Kayla Gogarty, a deputy research director at Media Matters, explains to Rolling Stone how omitting their affiliation with OAN helps the two hosts exploit TikTok’s extremely responsive engagement algorithms. “Given the way that the ‘For You’ page works on TikTok, someone can be scrolling through and come across these videos that look like maybe it’s a journalist or a news report and they don’t realize that it’s OAN,” she says.  

“It’s just very underhanded [that they hide their affiliation],” Media Matters writer Bobby Lewis tells Rolling Stone, “and very concerning considering not only the type of content that OAN pushes and pushes on their accounts.” If he had to guess, he says, the subterfuge likely stems from a fear that “people would be like ‘ugh OAN’ and scroll past.”  

But Lewis, who has been documenting OAN’s rise in prominence, also points to how Escobedo and Summer’s presence on TikTok contradicts the network’s naked hostility towards the app, which is owned by the Chinese company ByteDance. 
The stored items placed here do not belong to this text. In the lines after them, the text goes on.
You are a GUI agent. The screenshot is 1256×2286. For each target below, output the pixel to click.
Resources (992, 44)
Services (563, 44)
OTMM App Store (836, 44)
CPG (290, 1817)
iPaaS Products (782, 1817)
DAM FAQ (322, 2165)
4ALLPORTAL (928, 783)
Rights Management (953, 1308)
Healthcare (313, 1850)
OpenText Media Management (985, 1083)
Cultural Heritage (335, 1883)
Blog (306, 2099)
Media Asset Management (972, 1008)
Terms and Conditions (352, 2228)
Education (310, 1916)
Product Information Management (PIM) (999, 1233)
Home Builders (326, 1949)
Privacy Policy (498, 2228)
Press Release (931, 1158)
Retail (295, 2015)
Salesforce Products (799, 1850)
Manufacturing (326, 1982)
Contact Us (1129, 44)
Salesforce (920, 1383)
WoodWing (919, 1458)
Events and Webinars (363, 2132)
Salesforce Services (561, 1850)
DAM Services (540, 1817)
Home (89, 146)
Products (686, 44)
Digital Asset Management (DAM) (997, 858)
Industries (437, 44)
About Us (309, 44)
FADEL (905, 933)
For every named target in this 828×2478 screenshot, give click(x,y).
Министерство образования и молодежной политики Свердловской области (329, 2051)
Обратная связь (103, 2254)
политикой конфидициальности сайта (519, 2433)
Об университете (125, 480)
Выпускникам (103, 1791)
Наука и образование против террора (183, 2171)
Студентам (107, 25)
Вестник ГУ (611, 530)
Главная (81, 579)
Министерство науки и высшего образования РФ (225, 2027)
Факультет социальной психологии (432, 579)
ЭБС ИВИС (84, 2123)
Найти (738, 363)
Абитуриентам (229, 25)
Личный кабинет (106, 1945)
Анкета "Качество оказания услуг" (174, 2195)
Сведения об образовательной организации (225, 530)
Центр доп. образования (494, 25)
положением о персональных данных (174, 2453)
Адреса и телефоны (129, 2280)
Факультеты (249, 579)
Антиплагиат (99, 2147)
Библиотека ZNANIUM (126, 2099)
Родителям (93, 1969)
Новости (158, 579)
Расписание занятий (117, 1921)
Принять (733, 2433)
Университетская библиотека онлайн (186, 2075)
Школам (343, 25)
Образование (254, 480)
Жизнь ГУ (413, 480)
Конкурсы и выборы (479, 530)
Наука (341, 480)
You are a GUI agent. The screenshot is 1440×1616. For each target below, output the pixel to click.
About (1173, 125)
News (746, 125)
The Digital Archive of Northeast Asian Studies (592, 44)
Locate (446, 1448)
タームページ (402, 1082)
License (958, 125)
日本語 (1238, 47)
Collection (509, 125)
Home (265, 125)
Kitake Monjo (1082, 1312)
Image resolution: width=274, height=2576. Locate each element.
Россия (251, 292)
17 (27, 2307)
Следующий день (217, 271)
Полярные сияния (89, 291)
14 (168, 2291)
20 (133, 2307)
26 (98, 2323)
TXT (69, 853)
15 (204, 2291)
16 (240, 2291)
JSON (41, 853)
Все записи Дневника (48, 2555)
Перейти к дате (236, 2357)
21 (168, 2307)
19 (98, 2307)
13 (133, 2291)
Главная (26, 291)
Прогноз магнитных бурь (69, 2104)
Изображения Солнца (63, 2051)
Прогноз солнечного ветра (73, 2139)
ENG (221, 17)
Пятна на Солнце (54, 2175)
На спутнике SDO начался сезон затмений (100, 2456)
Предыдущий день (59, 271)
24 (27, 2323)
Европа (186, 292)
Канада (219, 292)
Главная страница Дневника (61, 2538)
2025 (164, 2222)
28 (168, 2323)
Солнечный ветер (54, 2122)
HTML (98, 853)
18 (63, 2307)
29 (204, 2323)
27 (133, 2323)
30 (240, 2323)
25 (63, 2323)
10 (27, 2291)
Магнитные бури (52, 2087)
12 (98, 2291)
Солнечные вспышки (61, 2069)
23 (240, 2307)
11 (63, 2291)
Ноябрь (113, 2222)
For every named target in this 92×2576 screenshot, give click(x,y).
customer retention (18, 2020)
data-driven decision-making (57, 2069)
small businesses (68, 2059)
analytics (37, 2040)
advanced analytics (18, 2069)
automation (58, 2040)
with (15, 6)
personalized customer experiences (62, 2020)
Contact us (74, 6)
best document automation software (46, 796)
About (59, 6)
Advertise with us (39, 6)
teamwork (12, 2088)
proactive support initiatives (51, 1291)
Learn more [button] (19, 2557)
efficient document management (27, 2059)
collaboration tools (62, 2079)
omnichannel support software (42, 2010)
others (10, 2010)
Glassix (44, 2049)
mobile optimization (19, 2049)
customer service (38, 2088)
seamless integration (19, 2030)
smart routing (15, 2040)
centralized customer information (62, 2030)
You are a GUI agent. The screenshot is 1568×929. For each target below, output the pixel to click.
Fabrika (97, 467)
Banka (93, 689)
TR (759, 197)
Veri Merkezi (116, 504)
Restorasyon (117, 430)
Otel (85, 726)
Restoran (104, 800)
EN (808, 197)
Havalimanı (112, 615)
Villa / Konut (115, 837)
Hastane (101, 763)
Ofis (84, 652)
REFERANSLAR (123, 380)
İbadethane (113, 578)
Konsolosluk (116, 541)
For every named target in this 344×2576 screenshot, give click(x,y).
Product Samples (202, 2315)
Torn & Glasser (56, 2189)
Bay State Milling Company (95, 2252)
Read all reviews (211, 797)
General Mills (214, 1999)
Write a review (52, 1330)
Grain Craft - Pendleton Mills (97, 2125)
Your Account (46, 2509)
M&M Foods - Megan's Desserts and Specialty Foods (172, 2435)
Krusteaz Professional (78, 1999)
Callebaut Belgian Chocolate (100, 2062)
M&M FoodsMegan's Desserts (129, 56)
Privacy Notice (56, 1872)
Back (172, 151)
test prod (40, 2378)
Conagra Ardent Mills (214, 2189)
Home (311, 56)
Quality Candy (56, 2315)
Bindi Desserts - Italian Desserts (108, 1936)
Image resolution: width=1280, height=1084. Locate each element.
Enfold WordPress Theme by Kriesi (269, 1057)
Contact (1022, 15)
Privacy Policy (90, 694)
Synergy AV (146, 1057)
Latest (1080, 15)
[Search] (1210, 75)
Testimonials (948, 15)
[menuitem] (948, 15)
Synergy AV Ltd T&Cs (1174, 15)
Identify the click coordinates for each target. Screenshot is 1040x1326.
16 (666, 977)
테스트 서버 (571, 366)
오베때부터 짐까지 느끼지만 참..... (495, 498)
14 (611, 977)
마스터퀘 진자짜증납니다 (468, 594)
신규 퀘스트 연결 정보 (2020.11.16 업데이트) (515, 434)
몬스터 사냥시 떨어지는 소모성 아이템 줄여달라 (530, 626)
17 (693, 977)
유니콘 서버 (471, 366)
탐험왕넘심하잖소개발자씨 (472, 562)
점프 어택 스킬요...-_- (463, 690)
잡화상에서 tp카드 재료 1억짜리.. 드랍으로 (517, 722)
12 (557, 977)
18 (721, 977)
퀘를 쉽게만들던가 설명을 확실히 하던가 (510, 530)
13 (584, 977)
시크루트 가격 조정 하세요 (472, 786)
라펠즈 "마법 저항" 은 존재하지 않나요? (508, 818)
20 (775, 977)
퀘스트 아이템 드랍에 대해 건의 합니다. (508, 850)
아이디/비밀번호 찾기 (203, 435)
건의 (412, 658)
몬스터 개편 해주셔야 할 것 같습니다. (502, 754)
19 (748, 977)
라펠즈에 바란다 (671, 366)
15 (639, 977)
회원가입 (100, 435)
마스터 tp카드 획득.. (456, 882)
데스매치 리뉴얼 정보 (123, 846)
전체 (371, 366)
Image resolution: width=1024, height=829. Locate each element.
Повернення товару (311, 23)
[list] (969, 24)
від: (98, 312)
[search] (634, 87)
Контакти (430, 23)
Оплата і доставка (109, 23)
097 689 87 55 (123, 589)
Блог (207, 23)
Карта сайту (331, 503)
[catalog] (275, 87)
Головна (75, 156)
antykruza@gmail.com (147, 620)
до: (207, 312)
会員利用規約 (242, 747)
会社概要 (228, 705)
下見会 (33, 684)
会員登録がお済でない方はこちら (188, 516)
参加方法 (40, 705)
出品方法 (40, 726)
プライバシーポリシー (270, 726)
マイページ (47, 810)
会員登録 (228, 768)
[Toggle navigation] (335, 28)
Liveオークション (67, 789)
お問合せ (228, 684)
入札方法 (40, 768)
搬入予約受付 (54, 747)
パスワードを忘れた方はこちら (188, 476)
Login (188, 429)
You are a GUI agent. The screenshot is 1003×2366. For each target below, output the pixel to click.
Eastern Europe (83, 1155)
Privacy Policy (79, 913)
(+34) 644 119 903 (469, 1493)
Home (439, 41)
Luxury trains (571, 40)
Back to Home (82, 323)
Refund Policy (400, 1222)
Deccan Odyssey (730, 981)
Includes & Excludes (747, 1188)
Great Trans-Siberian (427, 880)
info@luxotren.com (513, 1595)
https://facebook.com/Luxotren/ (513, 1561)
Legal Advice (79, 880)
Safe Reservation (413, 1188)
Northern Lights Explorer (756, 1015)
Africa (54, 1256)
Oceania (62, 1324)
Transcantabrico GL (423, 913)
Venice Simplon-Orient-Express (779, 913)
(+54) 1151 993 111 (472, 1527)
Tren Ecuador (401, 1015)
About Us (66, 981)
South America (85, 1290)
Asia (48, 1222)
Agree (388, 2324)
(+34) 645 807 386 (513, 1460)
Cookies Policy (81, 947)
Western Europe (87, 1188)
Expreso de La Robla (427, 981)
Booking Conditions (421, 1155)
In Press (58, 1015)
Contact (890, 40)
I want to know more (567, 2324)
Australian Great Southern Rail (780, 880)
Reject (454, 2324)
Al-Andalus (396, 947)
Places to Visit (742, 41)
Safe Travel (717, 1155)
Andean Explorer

“It’s very incongruent,” Lewis says. “OAN, like much of the rest of right-wing media, are all about China being one of the number one threats to the U.S., if not the number one threat.” To the right-wing ecosystem, “TikTok is part of some sort of infiltration into American society as part of China’s attempt to eventually supersede if not take over the U.S. They’re all about narratives like that.”  

Despite their prolific use of the app, you won’t find clips of the two anchors criticizing TikTok for its Chinese affiliations on their accounts, even if they do it liberally on air. 

As recently as Monday, Summers introduced a segment on her show touting various bans put in place on the app by other nation’s governments. Last week, she promoted a video from former President Trump claiming vindication regarding his accusations that TikTok is a threat to national security. 

In February, Escobedo read a segment boosting comments from Senate Majority Leader Chuck Schumer indicating he would be open to regulation of the app, and hyping a proposed bill from Senator Josh Hawley that would ban it nationwide.

The network has repeatedly accused the Chinese government of using the app to spy on Americans and claimed its a tool used to manipulate young people into undergoing gender transitions. Yet despite it all Summers and Escobedo are filming their TikTok in the OAN studio. 

Hypocrisy might be the least concerning accusation for a network that has been struggling to maintain its growth and avoid succumbing to legal problems of its own making. OAN has been sued by both Dominion Voting Systems and Smartmatic, who accuse the channel of airing defamatory coverage regarding their role in the 2020 election. Last year, three major cable providers, DirectTV, Verizon, and Frontier Communications, dropped OAN from their channel offerings, delivering a blow to their market reach. 


“If they’re able to use TikTok and social media platforms, they can gain large followings there,” says Gogarty. “Even though they lost some of their [cable] audience, we do see them on social media platforms.” These mainstream platforms are a powerful tool to connect with audiences and redirect them to more fringe, emerging platforms like Rumble. While they may not be openly declaring who employs them, name recognition can go a long way for anchors and media personalities seeking to drive engagement to their overall message. 

Right-wing media is no stranger to implementing deceptive tactics in order to lure audiences into a false sense of trust and accuracy. As younger audiences flock to apps like TikTok, which lower the barriers of engagement and profile growth to little more than mindless taps, implementing structures to ensure transparency regarding news and information accounts affiliations is sure to become a concern. While the app is a valuable hub for creativity, cultural discourse, and connection, Escobedo and Summers prove it can also be a hub for right-wing media giants to surreptitiously spread misinformation and hate.